Thumbs up to the Juneau Assembly, which last week funded the city school district to the state's cap with its approval of a $20 million budget for fiscal year 2006.
With the city's funding, and that provided by the state and other sources of revenue, the school district's budget for the coming budget year will be $46 million.
Perhaps more important than its budget appropriation, the city may consider funding items that weren't included in the school district's budget requests, three of which are transportation for homeless children, adding crossing guards and reinstating some funding for community schools. The cost for those three items would be about $55,000.
Not included in the school district's budget is $18,000 it wants for student activities, and Superintendent Peggy Cowan is hoping the city can see its way clear to fund the activities with revenues from the city's 1 percent sales tax.
Tight budgets are, for the most part, a way of life for schools in Juneau, in Alaska and elsewhere. The city's funding of the Juneau School District up to the state cap is something the district really needs to count on each year but is something it knows it can't take for granted. The $20 million the city has agreed to provide for fiscal 2006 is one less worry the district will have for the coming school year.
And thumbs up to Mayor Bruce Botelho, at least for the time being, for halting plans for a new capitol building in Juneau. In light of crumbling support for the project, financially and otherwise, it was the right thing for Botelho and the city Assembly to do.
There'll be more to this story in the coming days, but for now the capitol project has hit some major snags, and it could be that Juneau's status as the capital city is imperiled.
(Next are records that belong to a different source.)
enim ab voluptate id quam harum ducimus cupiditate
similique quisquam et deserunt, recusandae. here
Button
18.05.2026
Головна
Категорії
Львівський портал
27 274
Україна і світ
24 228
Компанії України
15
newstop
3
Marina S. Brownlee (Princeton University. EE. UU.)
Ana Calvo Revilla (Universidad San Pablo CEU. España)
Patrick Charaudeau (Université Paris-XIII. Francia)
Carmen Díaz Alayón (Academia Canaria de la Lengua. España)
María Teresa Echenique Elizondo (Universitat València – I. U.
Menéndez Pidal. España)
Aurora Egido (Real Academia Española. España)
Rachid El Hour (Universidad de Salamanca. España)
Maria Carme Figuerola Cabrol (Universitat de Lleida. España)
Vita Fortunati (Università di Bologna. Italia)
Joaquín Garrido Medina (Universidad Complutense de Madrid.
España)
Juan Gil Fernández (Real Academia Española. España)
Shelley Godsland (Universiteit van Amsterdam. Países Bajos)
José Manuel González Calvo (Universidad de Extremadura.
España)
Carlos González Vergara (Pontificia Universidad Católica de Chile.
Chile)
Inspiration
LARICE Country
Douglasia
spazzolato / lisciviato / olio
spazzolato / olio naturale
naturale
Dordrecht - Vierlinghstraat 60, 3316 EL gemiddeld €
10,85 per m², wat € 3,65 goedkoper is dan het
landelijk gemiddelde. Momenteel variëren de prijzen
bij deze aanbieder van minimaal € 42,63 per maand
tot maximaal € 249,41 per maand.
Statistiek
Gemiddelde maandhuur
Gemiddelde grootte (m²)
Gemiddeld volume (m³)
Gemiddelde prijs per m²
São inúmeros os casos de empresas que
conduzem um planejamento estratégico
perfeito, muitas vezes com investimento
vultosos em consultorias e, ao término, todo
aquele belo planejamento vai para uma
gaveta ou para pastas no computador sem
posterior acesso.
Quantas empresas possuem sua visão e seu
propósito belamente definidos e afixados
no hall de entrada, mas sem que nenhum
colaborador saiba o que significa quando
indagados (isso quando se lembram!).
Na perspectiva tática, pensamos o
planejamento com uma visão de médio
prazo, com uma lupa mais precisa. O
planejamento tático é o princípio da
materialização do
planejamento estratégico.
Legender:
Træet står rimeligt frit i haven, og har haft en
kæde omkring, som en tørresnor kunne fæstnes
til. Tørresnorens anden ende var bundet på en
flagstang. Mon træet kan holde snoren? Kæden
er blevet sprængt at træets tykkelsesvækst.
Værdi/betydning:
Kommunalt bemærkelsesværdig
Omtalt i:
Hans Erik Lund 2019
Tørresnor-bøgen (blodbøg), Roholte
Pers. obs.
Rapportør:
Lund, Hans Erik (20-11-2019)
What's happened since early this year is this:
A design competition for a capitol building that would sit atop Telephone Hill in downtown was not at all embraced by the community. The four designs - and the one on which the city ultimately decided as its lead concept - were largely seen as too futuristic and not in keeping with Alaska's heritage.
The design project also seemed to fuel the ire of legislators who held (or who do hold) one of three opinions: that a new capitol building isn't needed; that a new capitol is needed, but not in Juneau; and/or that the capital needs to be moved if not to Anchorage, to the Mat-Su Valley.
And, much more recently, the capitol project was dealt its most serious blow when the city had to return $940,000 that had been appropriated by the state's Department of Transportation and Public Facilities, funding that Gov. Frank Murkowski says he knew nothing about.
At this point the city needs $5 million it doesn't have to get the capitol project under way. Looming even larger is what appears to be an evaporation of support for the project on the part of state legislators and the governor himself.
If the Legislature is unlikely to pony up some serious funding - at least $50 million or more of the $100 million total - for a new capitol, and if the project doesn't have the support of the governor, this deal may be as done as it's ever going to be.
In all of this there exists another threat not only to the capitol project but to Juneau's status as the capital city, and that is the effort in the Mat-Su Valley to construct a legislative building that ostensibly would make it unnecessary for legislators to have to travel to Juneau to conduct the state's business. That's not a perceived threat. It's the real thing.